De 5 em 5 anos Lukashenko organiza eleicoes presidenciais. Digo organiza, porque os sucessivos actos eleitorais sao um epico indescritivel de como adulterar o processo democratico. Lukashenko e’ o guru, o mentor, a entidade suprema no explorar das deficiencias da democracia. Por isso, a cada 5 anos, o ditador monta o circo e os espectadores locais e internacionais assistem ao espetaculo circense da encenacao democratica. No fim uns tantos aplaudem, outros assobiam, a policia trata da saude aqueles que se “excitam” em demasia e o publico abandona o anfi teatro ate 'a proxima encenacao.

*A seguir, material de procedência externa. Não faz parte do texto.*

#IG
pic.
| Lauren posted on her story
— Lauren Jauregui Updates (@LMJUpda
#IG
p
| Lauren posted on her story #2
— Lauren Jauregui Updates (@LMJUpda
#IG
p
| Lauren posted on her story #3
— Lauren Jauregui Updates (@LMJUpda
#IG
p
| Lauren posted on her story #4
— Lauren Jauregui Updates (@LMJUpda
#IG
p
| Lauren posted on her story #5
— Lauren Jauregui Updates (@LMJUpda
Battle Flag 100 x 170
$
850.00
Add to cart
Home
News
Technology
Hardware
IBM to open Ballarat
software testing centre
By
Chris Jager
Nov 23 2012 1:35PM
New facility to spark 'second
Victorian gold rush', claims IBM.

Descrever os atropelos ao processo eleitoral na Bielorussia seria fastidiante e quase irrealista. Por isso deixo aqui apenas um exemplo, atraves de um link para um video. Para poupar o uso de um qualquer tradutor online, aqui fica a descricao daquilo que se passa no video:

  • Uma observadora oficial de um posto eleitoral leva com ela uma equipa de TV Belga. (os observadores da oposicao sao apenas 1% do nr. total de observadores eleitorais). A primeira coisa que faz e votar e decide “estragar” o seu voto escrevendo “Lukashenko para Haia”. Depois tenta observar o modo como e feita a contagem dos votos. As imagens falam por si sobre a oportunidade de verificar o acto fundamental da contagem. Por ultimo o presidente da mesa anuncia que existem 3 votos nulos…e mostra-os! Guess what…o voto “estragado” da observadora nao esta entre esses 3 votos. Ela exige que se encontre o voto dela e…surpresa das surpresas, este estava no lote de votos contabilizados a favor de… Lukashenko! Um erro de pormenor? So se formos todos muito inocentes…

[url]http://milka-kotka.livejournal.com/56980.html[/url]

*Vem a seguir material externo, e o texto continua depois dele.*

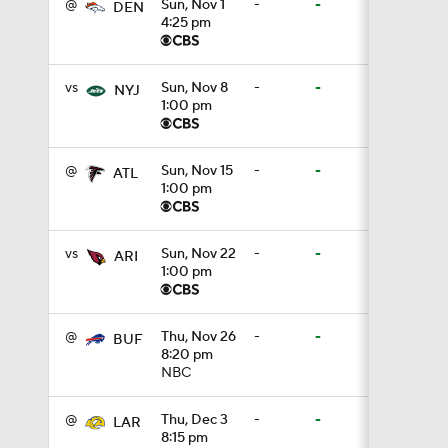
@
Sun, Nov 1
-
-
DEN
4:25 pm
4:11
vs
Sun, Nov 8
-
-
NYJ
1:00 pm
5:19
@
Sun, Nov 15
-
-
ATL
1:00 pm
1:07
vs
Sun, Nov 22
-
-
ARI
1:00 pm
0:51
@
Thu, Nov 26
-
-
BUF
8:20 pm
NBC
1:05
@
Thu, Dec 3
-
-
LAR
8:15 pm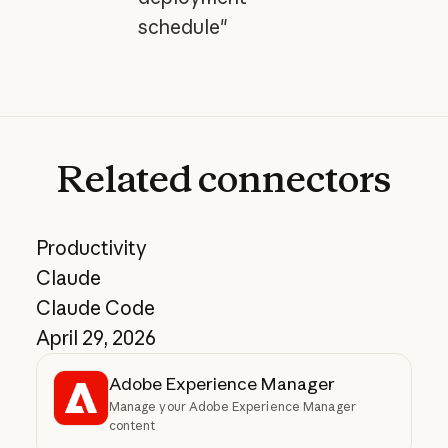
schedule"
Related
connectors
Productivity
Claude
Claude Code
April 29, 2026
Adobe Experience Manager
Manage your Adobe Experience Manager
content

Haveriia muito mais para contar mas deixo aqui as seguintes questoes:

  • Como podemos permitir que este tipo de manipulacoes se passem tao proximo de nos, Europeus civilizados e apoiantes da democracia?
  • A facilidade com que se manipula o processo democratico nao sera suficiente para colocar-mos em causa a democracia como sistema em que vivemos?
  • Que tipo de resposta (dura e efectiva) sera a mais adequada para este tipo de “burlas eleitorais”?

Não precisas de ir tão longe. Na Itália, tens um primeiro-ministro corrupto, com ligações à Máfia, que dá ordens governamentais para que os tribunais não possam investigar essas ligações, que não permite o levantamento da imunidade que goza, para se poder investigar em condições essas ligações, que controla a quase totalidade da comunicação social (principalmente a televisão) utilizando-a juntamente com a tv pública para acções políticas, não dando as mesmas oportunidades à oposição, que interrompe a emissão de programas dessas estações para responder em directo a acusações, etc., etc.

Não conheço bem a realidade da Bielorrússia, mas pelo exemplo que dei, na Itália as coisas não parecem muito melhores. Democracia?? Quando o senado italiano em Março deste ano aprovou uma lei que impede que Berlusconi seja chamado perante a justiça para responder aos processos de corrupção e fraude, pelos quais é acusado? Não sei se neste caso se pode chamar democracia ou… ditadura da maioria.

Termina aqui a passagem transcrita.